The problem of NLP is:
(1) Scale
(2) Noisy Data
(3) Learning Novel Ideas
Norvig and others on the statistical NLP side are skeptical because they have to deal with all of the above problems (as do those of us who work in the deep areas of Defense/Intel analysis) and have never seen anything like what PowerSet is proposing work on scale, with noisy data, and with emerging concepts.
Xerox PARC - while a big name, has no magic bullet to these problems. Look into the NIMD program with the office of the Intel community formerly known as ARDA. The early PARC work in this area in the 90s (which went to Inxight) never worked well on noisy data and required a whole other company (ClearForest) to get the extraction technology to work on non-trivial categories. All of it is highly supervised work vs. unsupervised algorithms - which tends to bite you big time on web scale due to the problem of massive false positives based on error rate of classifiers (a 99.9% accurate classifier in extraction of natural language will still produce 1000 false positives to 9 true positives if 1,000,000 targets are considered an only 10 real events like that exist).
This can be compensated for, but generally only by layering additional classification tests as filters - which requires a manual structure of concept hierarchy. And that is where it all starts to break at web scale on noisy data - you extract a very limited class of good language matches that cover the semantic area but only when fairly well formed and in the expected frame. Your recall drops to a small fraction(1/1000 - 1/10000) of what is really out on the web that is relevant.

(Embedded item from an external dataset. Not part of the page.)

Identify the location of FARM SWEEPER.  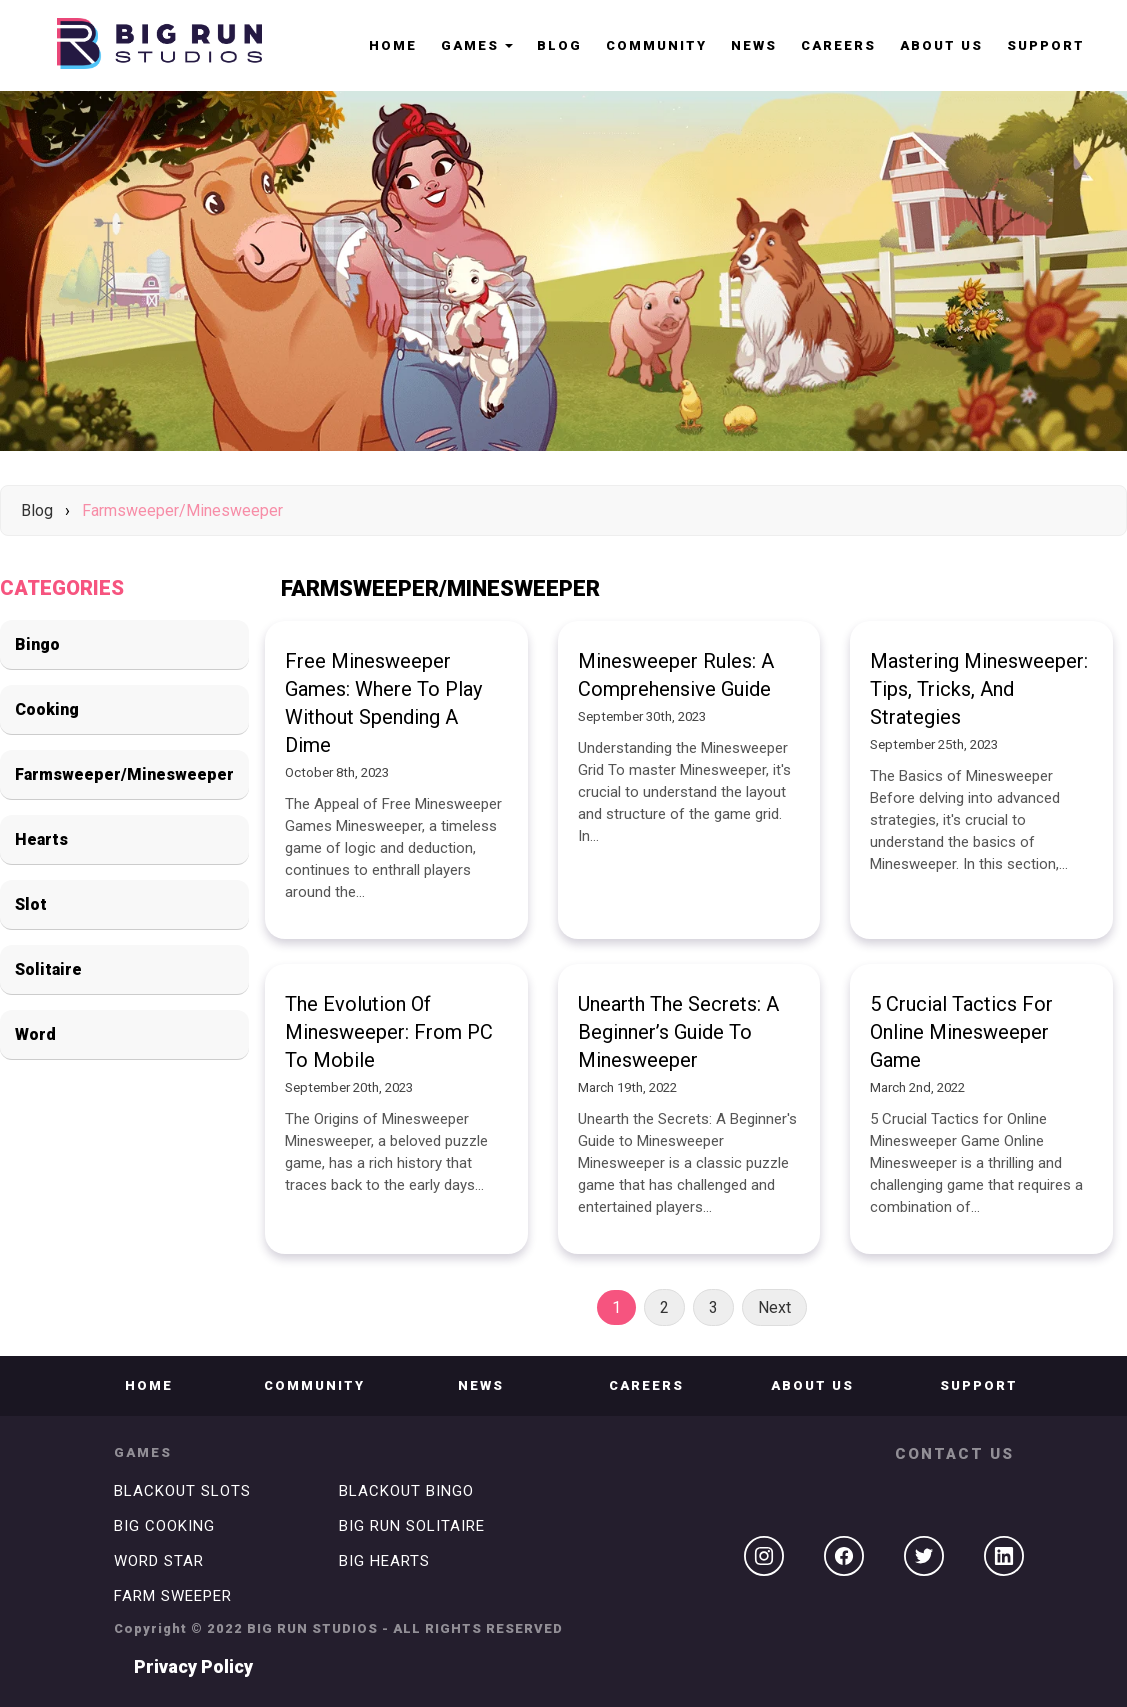
(173, 1596).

That makes it a lot worse than Google for those cases - which is the majority of search use cases right now. Of course, no one ever DEMOs recall - just the salient matches on a small test set. :-)
One of the other real problems of NLP for search is that it raises the bar of expectation for the end user so that when it fails (which it will - and a lot), it destroys the user's confidence in the system to keep using it as an automated abstraction layer. This is something we've seen in a big way when supporting Intelligence Analysts - you have to be consistently good to a level of expectation on EVERY CONCEPT or they stop trusting you all together. Taken with the above paragraph, you can see the Achilles Heel -I can only trust the machine to abstract for me if it really understood everything and replaced my need to read all of the relevant sources I could get to. Otherwise, it is just a filter on the data.
Bottom-line:
Google is McDonald's - consistently above average, sometimes surprisingly good, and, on occasion, laughably bad. NLP on web-scale (aka Powerset and Hakia) are like temperamental chefs - sometimes extraordinary, but often disappointing and almost never worth the recommendation to others.

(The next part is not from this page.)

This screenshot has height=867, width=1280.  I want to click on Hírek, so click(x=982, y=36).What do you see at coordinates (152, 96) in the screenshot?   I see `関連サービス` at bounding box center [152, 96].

Posted by: Tim Estes | February 11, 2007 at 12:30 PM
Dan - it's amazing to me that pundits have concentrated on the idea of parsing *queries* :
"Rather than focusing all this NLP power on understanding the typical 2 or 3 word search query, why not help advertisers better target their ads on unstructured content?"
Couldn't there be something else out there to parse like, say, the entire web? To think that NLP search is about parsing queries (alone) it to miss the point entirely.
Posted by: Matthew Hurst | February 12, 2007 at 11:01 AM
Is this technology going to making end-uers a little paranoid? Some users were paranoid when Google starting putting targeted ads in GMail by picking up key words. Powerset is talking about actually understanding what emails are about. This is a huge.
Or will users get over it like they did for GMail?
Posted by: bored | February 12, 2007 at 11:34 AM
It's worth noting that Google didn't invent the search ad auction -- that was Overture, who were bought by Yahoo. Overture sued Google over patent infringement and Google settled for roughly $300 milion in Google stocks in 2004[1]. Google changed the acution mechanism (in a very important way), but they didn't invent the model.